Kirkland, Ellis, Hodson, Chaffetz Masters, Chicago, Ill., for the plaintiff.
Raymond F. Simon, Corporation Counsel, City of Chicago, Chicago, Ill., for the defendant, City of Chicago.
Donald J. O'Brien, O'Brien, Heywood Evans, Chicago, Ill., for the defendant, Michael J. McDermott Co.
MEMORANDUM AND ORDER
Plaintiff has filed an amended complaint in Count Two of which it charges that the defendant, City of Chicago, negligently and carelessly, owned, operated, and maintained a certain watermain so that it was in a defective, deteriorated and leaking condition. By reason of the alleged negligence, water from the main flooded plaintiff's caisson excavations causing a work stoppage and damages following therefrom.
The City of Chicago has moved to dismiss Count Two (the only Count in which it is named) for failure to comply with the six month statutory notice requirement (Ill.Rev.Stat. C. 85, § 8-102) and the applicable one year statute of limitations. (Ill.Rev.Stat. C. 85, § 8-101). The alleged negligence occurred August 29, 1966. Plaintiff's amended complaint was filed August 16, 1968. No statutory notice was filed.

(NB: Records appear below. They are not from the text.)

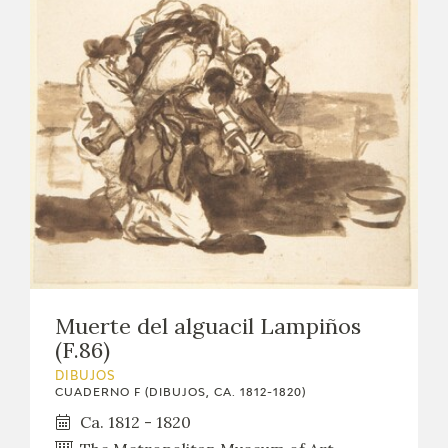
Muerte del alguacil Lampiños
(F.86)
DIBUJOS
CUADERNO F (DIBUJOS, CA. 1812-1820)
Ca. 1812 - 1820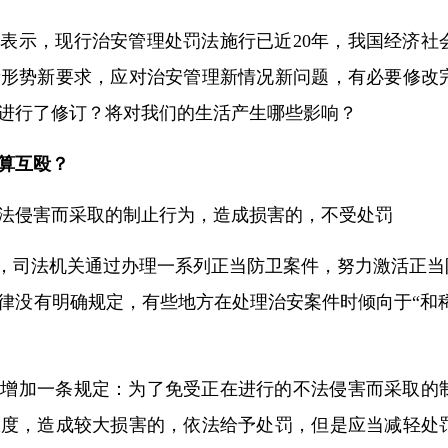
表示，现行治安管理处罚法施行已近20年，我国经济社
新形势新要求，应对治安管理新情况新问题，有必要修改
进行了修订？将对我们的生活产生哪些影响？
算互殴？
法侵害而采取的制止行为，造成损害的，不受处罚
来，司法机关通过办理一系列正当防卫案件，努力激活正
律没有明确规定，有些地方在处理治安案件时倾向于“和稀
此增加一条规定：为了免受正在进行的不法侵害而采取的
限度，造成较大损害的，依法给予处罚，但是应当减轻处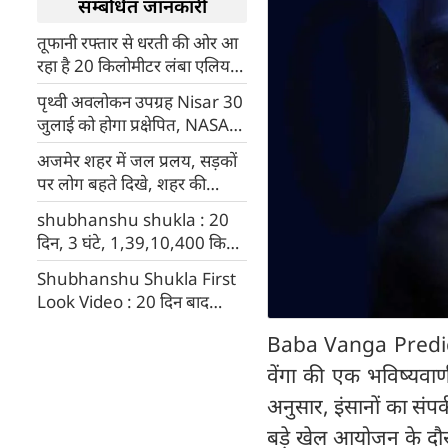
सम्बंधित जानकारी
तूफानी रफ्तार से धरती की ओर आ
रहा है 20 किलोमीटर लंबा एलियन
स्पेसशिप
पृथ्वी अवलोकन उपग्रह Nisar 30
जुलाई को होगा प्रक्षेपित, NASA
और ISRO का है संयुक्त अभियान
अजमेर शहर में जल प्रलय, सड़कों
पर लोग बहते दिखे, शहर की
गलियां नदी बन गई
shubhanshu shukla : 20
दिन, 3 घंटे, 1,39,10,400 किमी
का सफर, शुभांशु शुक्ला के
Shubhanshu Shukla First
Axiom 4 Mission मिशन से
Look Video : 20 दिन बाद
भारत का कैसे फायदा, 10 खास
अंतरिक्ष से शुभांशु शुक्ला की
बातें
Baba Vanga Predictio
वापसी, PM मोदी ने कहा- गगनयान
की दिशा में मील का पत्थर
वेंगा की एक भविष्यवा
अनुसार, इंसानों का सं
बड़े खेल आयोजन के दौरा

In 1965 the Illinois legislature adopted the Local Government and Governmental Employees Tort Immunity Act. (Ill.Rev.Stat. C. 85, § 1-101 et seq.) The act was adopted immediately after the Illinois Supreme Court had repudiated the last vestige of the doctrine of governmental immunity. (See Harvey v. Clyde Park Dist., 32 Ill.2d 60, 203 N.E.2d 573 (1965).) It was intended to assure uniformity in treatment to all units of local government and to salvage certain protections for public entities some of which had found themselves subject to suit for the first time. The one-year statute of limitations and more particularly, the six month notice provision were borrowed from prior law relating to personal injury actions and thus retain the basic parlance of those actions. (1963 Ill.Rev.Stat., C. 24, § 1-4-1, 2 and 3) In the 1965 Act they (the notice requirement and one year limitation) were intended no less to apply to all tort actions brought against local public entities. The Local Government Immunity Act and the notice requirements and limitations therein apply to all tort actions brought against local governments.
Plaintiff's claim is based on negligence. It sounds in tort. I can find no interpretation of the statute which would prevent the application of the notice requirement or the short statute of limitations.
Accordingly, the motion of the City to dismiss is granted and Count Two of the complaint is dismissed.